Senior Caleb Benenoch criticized the NCAA last month for not providing athletes with enough money to pay rent. (Owen Emerson/Daily Bruin senior staff)

College athletes have long been considered amateurs due to the lack of pay provided for their work. Since January, this standing has been cast into doubt as an antitrust lawsuit against the NCAA made major developments in the lives of student athletes, allowing them to receive larger stipends toward living costs.

However, on Wednesday, a three-judge panel upheld the ruling that NCAA members did not need to pay their student athletes, eliminating the chance for these individuals to receive money for advertising and marketing deals.

The proceedings have commonly been known as the Ed O’Bannon case, as O’Bannon, a former UCLA basketball player, is the lead plaintiff. O’Bannon is one of the most prominent critics of the NCAA’s approach to compensating students, especially when the organization profits off using athletes’ names and likenesses – the most egregious example being NCAA video games and jersey sales.

“The Rule of Reason requires that the NCAA permit its schools to provide up to the cost of attendance to their student-athletes,” the panel wrote in its decision. “It does not require more.”

What seems most maddening to student-athletes is the fact that the amount of time and effort they invest in collegiate competition is unanimously considered “work.” The NCAA knows this, but refuses to acknowledge that these individuals deserve anything more than a college education.

This attitude actually devalues that education. Student-athletes like former freshman basketball star Kevon Looney are further motivated to leave UCLA without a degree since they can make money by leaving after a single season in Westwood for the NBA or other professional leagues.

Former UCLA basketball star E O’Bannon is the lead plaintiff in an antitrust lawsuit agains the NCAA claiming student athletes deserve compensation for the profits being made off their play. (creative commons Wikipedia)

Being a UCLA student-athlete is essentially a full-time job, between games, practice, weight lifting, film study and team meetings. During the season, students often cannot balance a job on top of their other responsibilities, putting them at a disadvantage against other UCLA students who can afford to study and work to offset the costs of being a college student.

The UCLA administration has taken this into account, announcing in July that it would offer an additional $5,500 to student-athletes, intended to cover the costs of food, travel and living expenses. In previous history, scholarships had only covered room and board, tuition and academic incidentals such as books.
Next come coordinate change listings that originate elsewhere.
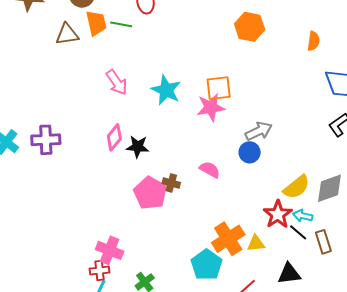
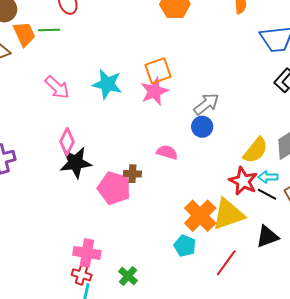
black star: (138, 147) -> (76, 163), moved, size x1.4
yellow triangle: (256, 243) -> (228, 214), size x1.8
cyan pentagon: (207, 265) -> (185, 246), size x0.7
red cross: (100, 271) -> (82, 275), turned 36

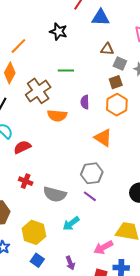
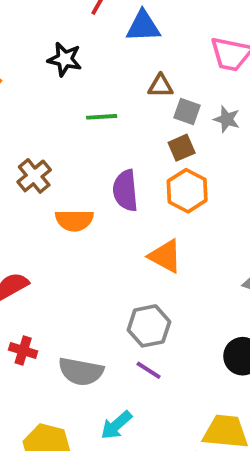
green line: (66, 70) -> (102, 117), moved
brown cross: (38, 91) -> (34, 176), size x0.7
purple semicircle: (85, 102) -> (125, 191), size x1.5

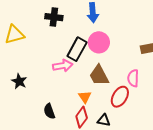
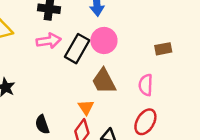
pink arrow: (63, 66) -> (49, 41), moved
red ellipse: (120, 97) -> (145, 122), moved

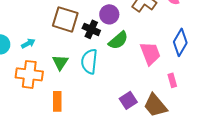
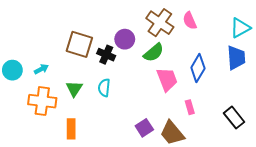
green semicircle: (118, 40) -> (154, 53), moved
cyan semicircle: (89, 61) -> (104, 88), size x0.7

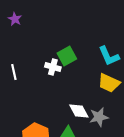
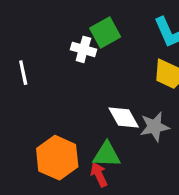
white line: (14, 72) -> (23, 73), moved

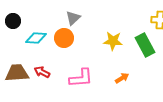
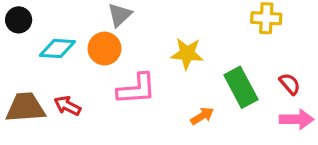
green rectangle: (145, 45) -> (241, 87), moved
pink L-shape: (81, 78) -> (136, 89), moved

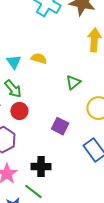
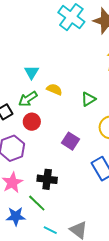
yellow semicircle: (39, 58) -> (54, 89), moved
green arrow: (13, 89) -> (28, 99), turned 90

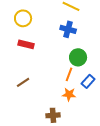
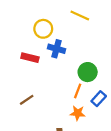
yellow circle: (23, 18) -> (43, 29), moved
blue cross: (68, 29) -> (57, 49), moved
Full-scholarship athletes can receive stipends of up to $5,624 if living off-campus and $4,925 if living in the dorms. Some athletes, however, still seem to think this isn’t enough.

UCLA football junior offensive lineman Caleb Benenoch called the NCAA out on Twitter on Aug. 25.

“Might have to become an Uber driver so I can get this rent money,” he posted.

He followed up that tweet with a GIF of Jonah Hill shaking his head with the caption: “Me: can I get enough money to pay my rent this month? NCAA:” insinuating that the NCAA just shakes its head at these requests.

While Benenoch and other scholarship athletes do receive money toward costs such as rent, the football player’s argument is that it is not enough, and doesn’t match the value of his work.

By wrongly assuming that its responsibility to student-athletes lies only in paying their tuition, the NCAA is devaluing the work these college students apply to both their academics and athletics. Additionally, it is completely ignoring the importance of these individuals’ quality of life.

The NCAA needs to acknowledge the inconsistencies in its policies and make changes accordingly.